**Task item**
Taking the line with "Microsoft Azure" as the first, copy every line through the end of the records below exactly. Do not include pictures.

**Saved entries**
--------------------
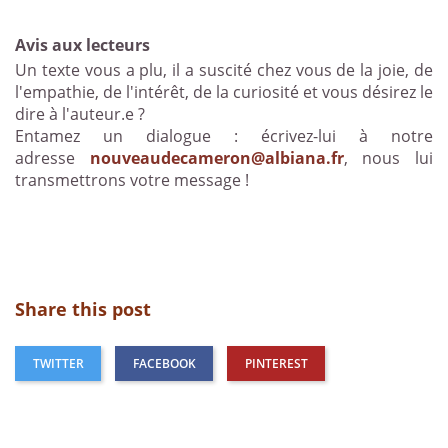
Avis aux lecteurs
Un texte vous a plu, il a suscité chez vous de la joie, de
l'empathie, de l'intérêt, de la curiosité et vous désirez le
dire à l'auteur.e ?
Entamez un dialogue : écrivez-lui à notre
adresse
nouveaudecameron@albiana.fr
, nous lui
transmettrons votre message !
Share this post
TWITTER
FACEBOOK
PINTEREST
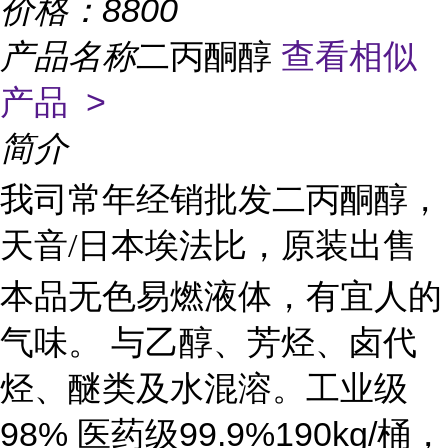
价格：
8800
产品名称
二丙酮醇
查看相似
产品 >
简介
我司常年经销批发二丙酮醇，
天音/日本埃法比，原装出售
本品无色易燃液体，有宜人的
气味。 与乙醇、芳烃、卤代
烃、醚类及水混溶。工业级
98% 医药级99.9%190kg/桶，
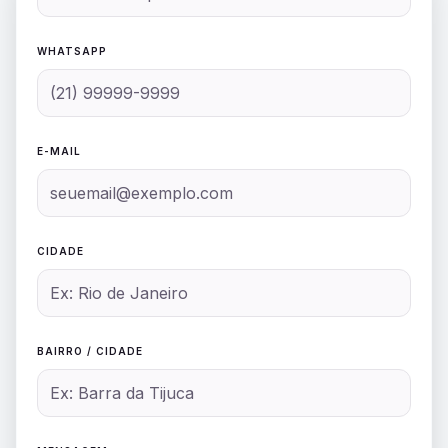
WHATSAPP
E-MAIL
CIDADE
BAIRRO / CIDADE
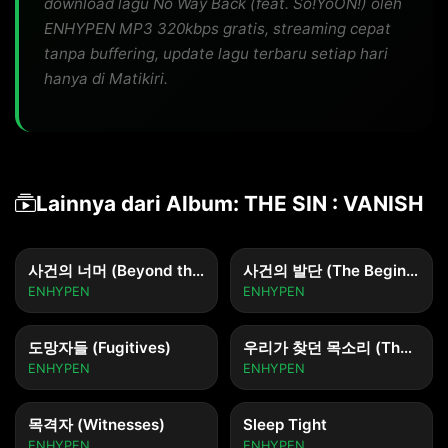
download lagu No Way Back (feat. So!YoON!) oleh
ENHYPEN MP3 320kbps gratis, streaming cepat
tanpa buffering, update lagu terbaru setiap hari
hanya di Matikiri.
Lainnya dari Album: THE SIN : VANISH
사건의 너머 (Beyond the Incident)
사건의 발단 (The Beginning of the Incident)
ENHYPEN
ENHYPEN
도망자들 (Fugitives)
우리가 찾던 목소리 (The Voice We Were Looking For)
ENHYPEN
ENHYPEN
목격자 (Witnesses)
Sleep Tight
ENHYPEN
ENHYPEN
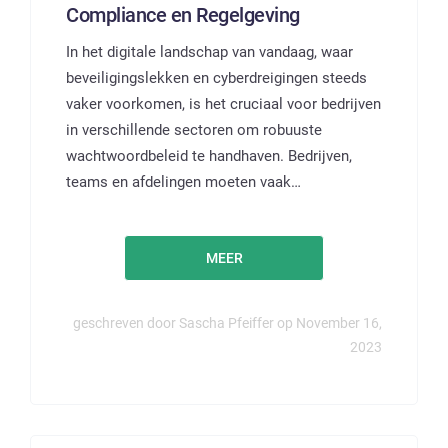
Compliance en Regelgeving
In het digitale landschap van vandaag, waar
beveiligingslekken en cyberdreigingen steeds
vaker voorkomen, is het cruciaal voor bedrijven
in verschillende sectoren om robuuste
wachtwoordbeleid te handhaven. Bedrijven,
teams en afdelingen moeten vaak…
MEER
geschreven door Sascha Pfeiffer op November 16,
2023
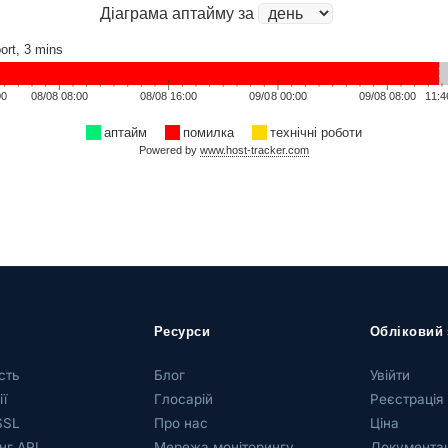
Ресурси
Обліковий 
сть
Блог
Увійти
ї
Глосарій
Реєстрація
SSL
Про нас
Ціна
нг API
Мережа моніторингу
Документац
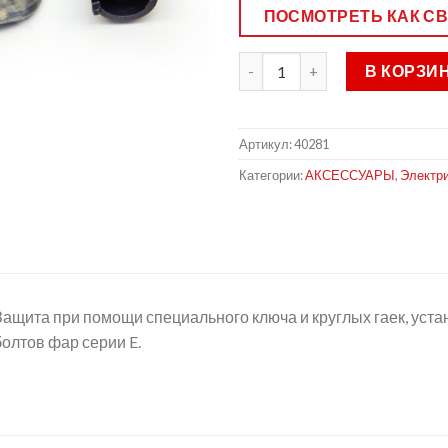
ПОСМОТРЕТЬ КАК С
В КОРЗИ
Артикул:
40281
Категории:
АКСЕССУАРЫ
,
Электр
Защита при помощи специального ключа и круглых гаек, ус
болтов фар серии E.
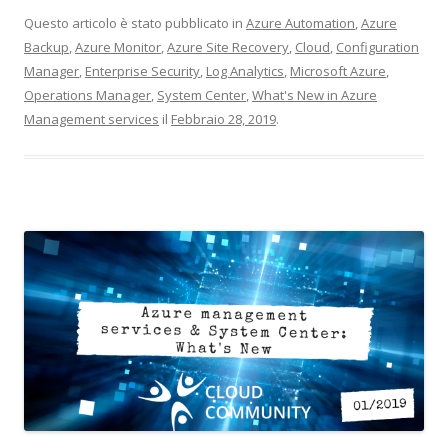
Questo articolo è stato pubblicato in
Azure Automation
,
Azure
Backup
,
Azure Monitor
,
Azure Site Recovery
,
Cloud
,
Configuration
Manager
,
Enterprise Security
,
Log Analytics
,
Microsoft Azure
,
Operations Manager
,
System Center
,
What's New in Azure
Management services
il
Febbraio 28, 2019
.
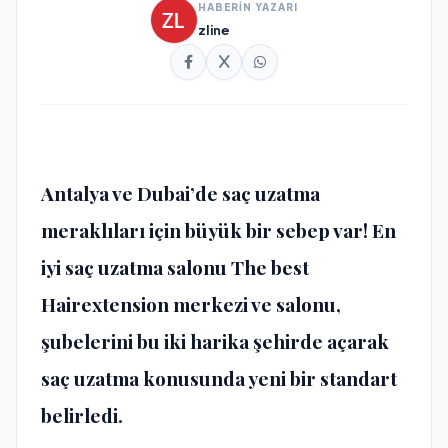
HABERİN YAZARI
zline
Antalya ve Dubai’de saç uzatma
meraklıları için büyük bir sebep var! En
iyi saç uzatma salonu
The best
Hairextension
merkezi ve salonu,
şubelerini bu iki harika şehirde açarak
saç uzatma konusunda yeni bir standart
belirledi.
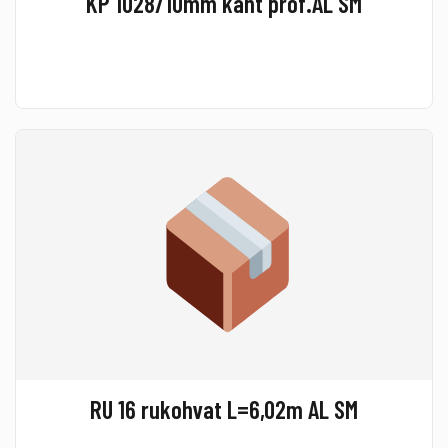
KP 1028/10mm kant prof.AL SM
RU 16 rukohvat L=6,02m AL SM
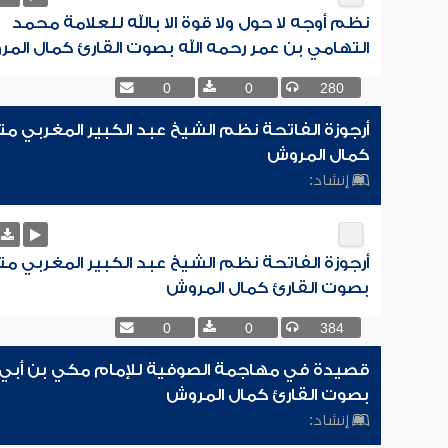
نظم أوجه لا حول ولا قوة الا بالله للعلامة محمد
التهامي بن عمر رحمه الله بصوت القارئ كمال الم
0
0
280
أرجوزة الفاتحة نظم الشيخ عبد الكبير المغربي مت
كمال المروش
إنشاد:
أرجوزة الفاتحة نظم الشيخ عبد الكبير المغربي مت
بصوت القارئ كمال المروش
0
0
384
قصيدة في مهاجمة الصوفية للإمام مكي بن أبي
بصوت القارئ كمال المروش
إنشاد:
--------------------
**Solution to the problem**
Microsoft Azure
,
Operations Manager
,
System Center
,
What's New in Azure
Management services
il
Febbraio 28, 2019
.
HABERİN YAZARI
zline
Antalya ve Dubai’de saç uzatma
meraklıları için büyük bir sebep var! En
iyi saç uzatma salonu
The best
Hairextension
merkezi ve salonu,
şubelerini bu iki harika şehirde açarak
saç uzatma konusunda yeni bir standart
belirledi.
KP 1028/10mm kant prof.AL SM
RU 16 rukohvat L=6,02m AL SM
نظم أوجه لا حول ولا قوة الا بالله للعلامة محمد
التهامي بن عمر رحمه الله بصوت القارئ كمال الم
0
0
280
أرجوزة الفاتحة نظم الشيخ عبد الكبير المغربي مت
كمال المروش
إنشاد:
أرجوزة الفاتحة نظم الشيخ عبد الكبير المغربي مت
بصوت القارئ كمال المروش
0
0
384
قصيدة في مهاجمة الصوفية للإمام مكي بن أبي
بصوت القارئ كمال المروش
إنشاد:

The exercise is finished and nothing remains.